Y en cuarto lugar, puede resultar determinante la cuadrilla de amigos, que genera un contagio emocional y con quienes se comparten jornadas de lucha y de juerga: todo ello contribuye a crear unos lazos emocionales sólidos. La cuadrilla, fuertemente cohesionada, ofrece a cada miembro una vida organizada, unos planes de fin de semana y una lista de actividades estructuradas, que le hacen a cada persona sentirse responsable y motivada y que le deparan aprobación

continua del grupo por su contribución a la causa.

Lo que contribuye también a fomentar en el adolescente un nacionalismo radical, en el que se exalta el comportamiento emocional en detrimento del racional, es la presencia de unos símbolos de identificación: una determinada estética en la indumentaria; las banderas y pegatinas de distintos tipos; los himnos y la música adecuada en cada caso; los homenajes a los presos excarcelados o a los terroristas muertos; los días de la patria; las jornadas de lucha; las manifestaciones reivindicativas... Todo ello suele ir acompañado de una coreografía y puesta en escena muy cuidadas.

Pero esta visión deformada de la realidad -victimista y cargada de odio- necesita ser realimentada para contrarrestar el sentir mayoritario de la población. Lo que la mantiene es la presencia de una cuadrilla cerrada, impermeable a la influencia del exterior. El grupo se consolida cuando sus componentes acuden sólo a determinados lugares (los gaztetxes) o bares (las herriko tabernak), siguen las directrices políticas de la prensa sectaria (Gara), forman parte de las organizaciones extremistas (Jarrai, Ikasle Abertzaleak), participan en las mismas jornadas reivindicativas y se divierten e incluso emparejan entre ellos mismos para que no haya contaminaciones ideológicas. Esta exaltación nacionalista propicia el paso a la acción en forma de conductas de vandalismo, que contribuyen a fortalecer el fanatismo de los sujetos: consiguen una intensa excitación emocional; obtienen la aprobación y el reconocimiento de los miembros del grupo en función de la heroicidad desplegada; logran una atención destacada en los medios de comunicación, con el valor añadido de que los partidos democráticos andan a la greña, y se quedan con una sensación de impunidad porque, en general, sus acciones les salen gratis. Todo ello fomenta un tono de arrogancia y de estar en posesión de la verdad. De este modo, no es de extrañar que las proezas sean cada vez más frecuentes, denoten mayor arrojo y sean más destructivas.

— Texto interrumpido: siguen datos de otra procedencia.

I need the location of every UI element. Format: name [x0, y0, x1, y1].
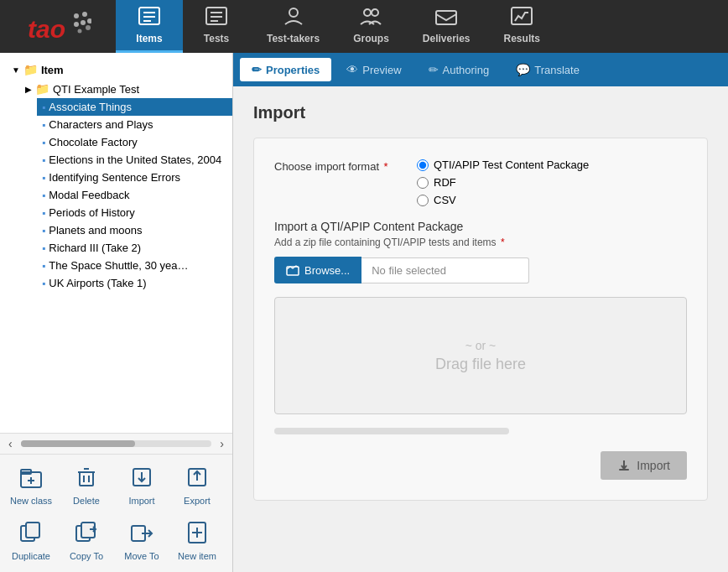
- required-star: *: [381, 160, 388, 173]
- svg-rect-46: [619, 469, 629, 471]
- list-item[interactable]: ▪ Elections in the United States, 2004: [37, 151, 232, 169]
- format-label-text: Choose import format: [274, 160, 379, 173]
- new-class-icon: [19, 465, 43, 494]
- deliveries-icon: [434, 6, 458, 31]
- nav-item-deliveries[interactable]: Deliveries: [406, 0, 487, 53]
- svg-point-6: [86, 25, 91, 30]
- list-item[interactable]: ▪ UK Airports (Take 1): [37, 274, 232, 292]
- item-label: The Space Shuttle, 30 years of adventur: [49, 259, 191, 272]
- doc-icon: ▪: [42, 190, 45, 201]
- list-item[interactable]: ▪ Identifying Sentence Errors: [37, 169, 232, 186]
- radio-group: QTI/APIP Test Content Package RDF CSV: [417, 159, 589, 206]
- scroll-right-btn[interactable]: ›: [215, 435, 229, 452]
- list-item[interactable]: ▪ Modal Feedback: [37, 186, 232, 204]
- list-item[interactable]: ▪ Associate Things: [37, 98, 232, 116]
- authoring-icon: ✏: [429, 63, 439, 76]
- file-name-display: No file selected: [361, 257, 529, 283]
- doc-icon: ▪: [42, 260, 45, 272]
- required-star2: *: [498, 237, 505, 248]
- list-item[interactable]: ▪ The Space Shuttle, 30 years of adventu…: [37, 257, 232, 274]
- list-item[interactable]: ▪ Periods of History: [37, 204, 232, 221]
- tab-authoring[interactable]: ✏ Authoring: [417, 58, 502, 81]
- new-item-icon: [185, 521, 209, 549]
- delete-button[interactable]: Delete: [60, 460, 112, 512]
- section-title: Import a QTI/APIP Content Package: [274, 220, 687, 233]
- main-layout: ▼ 📁 Item ▶ 📁 QTI Example Test ▪: [0, 53, 728, 572]
- import-icon: [130, 465, 153, 494]
- import-action-row: Import: [274, 451, 687, 480]
- doc-icon: ▪: [42, 119, 45, 131]
- export-button[interactable]: Export: [171, 460, 223, 512]
- item-label: Richard III (Take 2): [49, 242, 141, 254]
- nav-item-groups[interactable]: Groups: [336, 0, 406, 53]
- tab-preview-label: Preview: [362, 64, 401, 76]
- radio-csv-label: CSV: [434, 194, 456, 206]
- move-to-icon: [130, 521, 153, 549]
- action-bar: New class Delete Import Export: [0, 454, 232, 572]
- branch-label: QTI Example Test: [53, 83, 139, 96]
- duplicate-label: Duplicate: [12, 551, 50, 561]
- radio-csv-input[interactable]: [417, 195, 429, 206]
- browse-label: Browse...: [304, 264, 350, 277]
- scroll-left-btn[interactable]: ‹: [3, 435, 18, 452]
- svg-rect-25: [80, 472, 93, 486]
- svg-rect-35: [26, 523, 39, 538]
- new-class-button[interactable]: New class: [5, 460, 57, 512]
- item-label: Modal Feedback: [49, 189, 129, 201]
- item-label: Associate Things: [49, 101, 132, 113]
- list-item[interactable]: ▪ Richard III (Take 2): [37, 239, 232, 257]
- doc-icon: ▪: [42, 172, 45, 184]
- copy-to-icon: [75, 521, 98, 549]
- radio-rdf[interactable]: RDF: [417, 176, 589, 189]
- nav-deliveries-label: Deliveries: [423, 33, 471, 44]
- tab-preview[interactable]: 👁 Preview: [335, 58, 413, 81]
- scroll-nav: ‹ ›: [0, 433, 232, 454]
- move-to-button[interactable]: Move To: [116, 515, 168, 567]
- preview-icon: 👁: [346, 63, 358, 76]
- import-button[interactable]: Import: [116, 460, 168, 512]
- svg-point-2: [82, 12, 87, 17]
- content-panel: Import Choose import format * QTI/APIP T…: [233, 86, 728, 572]
- svg-point-3: [87, 18, 91, 23]
- nav-test-takers-label: Test-takers: [267, 33, 320, 44]
- duplicate-button[interactable]: Duplicate: [5, 515, 57, 567]
- import-submit-icon: [617, 459, 631, 472]
- svg-point-5: [74, 22, 79, 27]
- root-label: Item: [41, 64, 64, 76]
- doc-icon: ▪: [42, 101, 45, 113]
- tab-translate[interactable]: 💬 Translate: [504, 58, 591, 81]
- drop-zone[interactable]: ~ or ~ Drag file here: [274, 297, 687, 414]
- tree-branch-item[interactable]: ▶ 📁 QTI Example Test: [20, 80, 232, 98]
- radio-csv[interactable]: CSV: [417, 194, 589, 206]
- nav-item-results[interactable]: Results: [487, 0, 557, 53]
- radio-qti-input[interactable]: [417, 159, 429, 171]
- svg-point-16: [289, 8, 298, 17]
- list-item[interactable]: ▪ Planets and moons: [37, 221, 232, 239]
- radio-qti[interactable]: QTI/APIP Test Content Package: [417, 159, 589, 171]
- tree-items-list: ▪ Associate Things ▪ Characters and Play…: [20, 98, 232, 292]
- copy-to-label: Copy To: [70, 551, 103, 561]
- browse-button[interactable]: Browse...: [274, 257, 361, 283]
- svg-text:tao: tao: [28, 15, 65, 43]
- page-title: Import: [253, 103, 708, 122]
- tree-branch: ▶ 📁 QTI Example Test ▪ Associate Things …: [7, 80, 232, 292]
- list-item[interactable]: ▪ Characters and Plays: [37, 116, 232, 133]
- doc-icon: ▪: [42, 225, 45, 237]
- root-toggle: ▼: [12, 65, 20, 75]
- list-item[interactable]: ▪ Chocolate Factory: [37, 133, 232, 151]
- scroll-thumb: [21, 440, 136, 447]
- svg-point-1: [74, 13, 79, 18]
- format-label: Choose import format *: [274, 159, 417, 173]
- tree-root-item[interactable]: ▼ 📁 Item: [7, 60, 232, 80]
- import-submit-button[interactable]: Import: [601, 451, 687, 480]
- nav-item-items[interactable]: Items: [116, 0, 183, 53]
- tab-properties[interactable]: ✏ Properties: [240, 58, 331, 81]
- new-item-button[interactable]: New item: [171, 515, 223, 567]
- nav-items: Items Tests Test-takers Groups Deliverie…: [116, 0, 728, 53]
- copy-to-button[interactable]: Copy To: [60, 515, 112, 567]
- nav-item-tests[interactable]: Tests: [183, 0, 250, 53]
- nav-items-label: Items: [136, 33, 162, 44]
- radio-rdf-input[interactable]: [417, 177, 429, 189]
- nav-item-test-takers[interactable]: Test-takers: [250, 0, 336, 53]
- nav-tests-label: Tests: [204, 33, 229, 44]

¿Cómo se puede prevenir esta espiral endiablada de violencia y fanatismo que supone una grave enfermedad moral y un envilecimiento de la vida cotidiana? Los problemas complejos no responden a soluciones simples. Pero, en cualquier caso, la familia y la escuela desempeñan un papel de primer orden, porque es ahí, en la infancia y en la adolescencia, en donde arraigan las actitudes de intolerancia que luego van a ser muy difíciles de erradicar. La educación debe inculcar activamente en los niños una convivencia basada en el cariño, en el ejercicio de la racionalidad, en la tolerancia y en los valores democráticos, de los que deben dar ejemplo, en primer lugar, los propios padres y educadores en la vida diaria y en la resolución de los conflictos cotidianos. Asimismo se debe ser combativo intelectual y moralmente contra la violencia. No es de recibo, por ejemplo, que la oleada actual de atentados, con su reguero de muertes y familias destrozadas, no sea objeto de comentario y de reflexión directa por parte de muchos educadores, que optan, en el mejor de los casos, por un prudente silencio cuando educan a los niños y adolescentes en los colegios del País Vasco.

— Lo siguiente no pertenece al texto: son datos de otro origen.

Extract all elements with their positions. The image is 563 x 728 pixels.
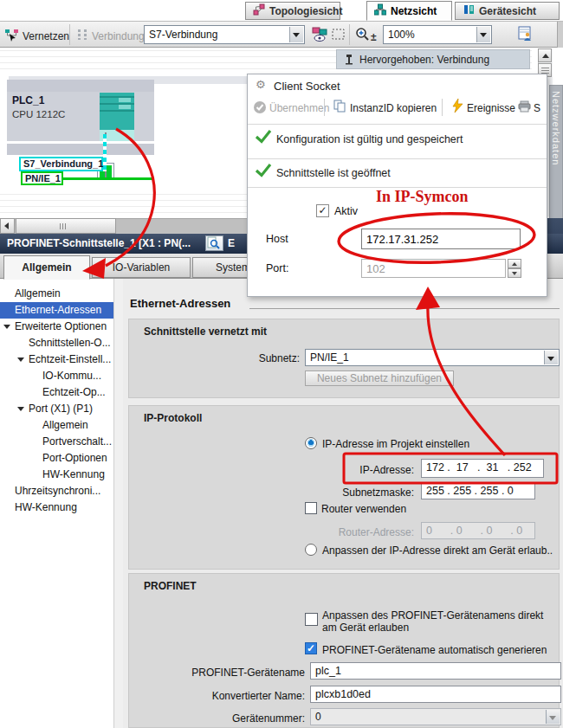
dialog-title: Client Socket [274,80,340,93]
s7-connection-line[interactable] [103,134,107,171]
router-adresse-field: 0 . 0 . 0 . 0 [421,522,535,539]
vernetzen-icon [4,28,19,45]
zoom-in-icon[interactable] [355,27,371,45]
radio-ip-device[interactable] [305,544,317,556]
tree-item-port-allgemein[interactable]: Allgemein [0,417,113,434]
pin-icon[interactable] [344,54,354,68]
check-icon [255,163,272,180]
expander-icon[interactable] [3,325,10,329]
more-button-cut[interactable]: S [534,102,540,114]
chevron-down-icon[interactable] [289,27,303,42]
tree-item-erweiterte-optionen[interactable]: Erweiterte Optionen [0,319,113,335]
arrow-left-icon [4,222,9,229]
tree-item-uhrzeitsynchronisation[interactable]: Uhrzeitsynchroni... [0,483,113,499]
geraetenummer-value: 0 [315,711,321,723]
scroll-left-button[interactable] [0,218,15,234]
badge-label: Hervorgehoben: Verbindung [359,54,489,66]
tree-item-echtzeit-optionen[interactable]: Echtzeit-Op... [0,384,113,401]
subnetz-select[interactable]: PN/IE_1 [305,349,560,366]
plc-station[interactable]: PLC_1 CPU 1212C [7,80,154,155]
scroll-up-button[interactable] [538,48,552,62]
adjust-name-label-line2: am Gerät erlauben [322,622,409,634]
s7-connection-label[interactable]: S7_Verbindung_1 [19,157,103,171]
arrow-up-icon [542,54,549,58]
tab-label: Topologiesicht [269,5,342,17]
host-input[interactable] [361,229,521,249]
ip-adresse-field[interactable]: 172 . 17 . 31 . 252 [421,459,544,478]
tree-item-port-hw-kennung[interactable]: HW-Kennung [0,467,113,483]
port-decrement-button[interactable] [508,268,521,278]
auto-generate-label: PROFINET-Gerätename automatisch generier… [322,644,547,656]
radio-ip-device-label: Anpassen der IP-Adresse direkt am Gerät … [322,544,553,557]
subnetzmaske-field[interactable]: 255 . 255 . 255 . 0 [421,482,535,499]
highlight-connection-icon[interactable] [312,27,328,46]
tree-scrollbar[interactable] [113,279,123,728]
aktiv-label: Aktiv [334,205,358,217]
chevron-down-icon[interactable] [544,351,558,364]
adjust-name-checkbox[interactable] [305,613,318,626]
add-subnet-button[interactable]: Neues Subnetz hinzufügen [305,370,454,386]
expander-icon[interactable] [17,407,24,411]
tab-label: Netzsicht [391,5,437,17]
vernetzen-button[interactable]: Vernetzen [23,30,69,42]
printer-icon [518,100,531,115]
tab-label: Gerätesicht [479,5,536,17]
geraetenummer-label: Gerätenummer: [175,712,305,725]
tree-item-allgemein[interactable]: Allgemein [0,286,113,302]
tree-item-echtzeit-einstellungen[interactable]: Echtzeit-Einstell... [0,351,113,368]
geraetename-field[interactable]: plc_1 [310,662,561,680]
tree-item-hw-kennung[interactable]: HW-Kennung [0,499,113,516]
radio-ip-project-label: IP-Adresse im Projekt einstellen [322,438,469,450]
auto-generate-checkbox[interactable]: ✓ [305,642,317,654]
device-view-icon [463,3,475,18]
check-icon [255,129,272,146]
tree-item-schnittstellen-optionen[interactable]: Schnittstellen-O... [0,335,113,351]
expander-icon[interactable] [17,358,24,362]
events-button[interactable]: Ereignisse [467,102,515,114]
router-adresse-label: Router-Adresse: [327,526,414,538]
section-title: IP-Protokoll [144,412,202,424]
radio-ip-project[interactable] [305,437,317,449]
tab-netzsicht[interactable]: Netzsicht [366,1,452,21]
ip-symcon-annotation: In IP-Symcon [376,188,469,206]
topology-icon [253,3,265,18]
tab-topologiesicht[interactable]: Topologiesicht [245,2,340,20]
tab-allgemein[interactable]: Allgemein [3,255,90,280]
router-checkbox[interactable] [305,502,317,514]
chevron-down-icon[interactable] [476,27,490,42]
subnet-line[interactable] [63,177,152,180]
connection-type-select[interactable]: S7-Verbindung [144,25,305,44]
tree-item-port-x1-p1[interactable]: Port (X1) (P1) [0,401,113,417]
tree-item-portverschaltung[interactable]: Portverschalt... [0,434,113,450]
scrollbar-thumb[interactable] [16,218,116,234]
tree-item-io-kommunikation[interactable]: IO-Kommu... [0,368,113,384]
properties-title-cut: E [228,237,235,249]
tree-item-port-optionen[interactable]: Port-Optionen [0,450,113,467]
zoom-step-icon[interactable]: ± [371,31,377,43]
port-input[interactable] [361,259,506,278]
netzwerkdaten-tab[interactable]: Netzwerkdaten [549,85,563,222]
tree-item-ethernet-adressen[interactable]: Ethernet-Adressen [0,302,113,319]
zoom-level-select[interactable]: 100% [383,25,492,44]
port-increment-button[interactable] [508,259,521,268]
subnetz-value: PN/IE_1 [310,351,349,364]
apply-button[interactable]: Übernehmen [269,102,329,114]
konvertierter-name-field[interactable]: plcxb1d0ed [310,686,561,703]
section-title: PROFINET [144,580,197,592]
aktiv-checkbox[interactable]: ✓ [316,204,329,217]
page-setup-icon[interactable] [518,26,534,45]
client-socket-dialog: ⚙ Client Socket Übernehmen InstanzID kop… [247,74,547,297]
netzwerkdaten-label: Netzwerkdaten [551,91,561,165]
port-label: Port: [266,262,288,274]
copy-instanzid-button[interactable]: InstanzID kopieren [350,102,437,114]
host-label: Host [266,233,288,245]
selection-frame-icon[interactable] [332,29,346,43]
chevron-down-icon[interactable] [546,710,560,724]
tab-io-variablen[interactable]: IO-Variablen [92,257,191,278]
gear-icon: ⚙ [256,78,266,91]
router-checkbox-label: Router verwenden [321,503,406,515]
geraetenummer-select[interactable]: 0 [310,708,561,725]
subnet-label[interactable]: PN/IE_1 [21,171,63,185]
properties-icon-button[interactable] [205,235,223,251]
tab-geraetesicht[interactable]: Gerätesicht [455,2,560,20]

No es menor la responsabilidad de los líderes y gobernantes. Los problemas políticos hay que plantearlos de forma resoluble en términos democráticos, no de un modo confuso, como cuando se apela a una cuestión de carácter para justificar la violencia de los vascos o a la esencia del pueblo vasco (el Rh negativo, en su versión étnica) para plantear reivindicaciones sin fin. Asimismo hay que evitar las declaraciones incendiarias, la mistificación de la historia y el cultivo habitual del victimismo, que, al generar sistemáticamente frustración, pueden tener una influencia nefasta en las personalidades infantiles de mayor riesgo. Porque de árboles sacudidos con saña caen nueces..., pero podridas.

Enrique Echeburúa es catedrático de Psicología Clínica en la Universidad del País Vasco.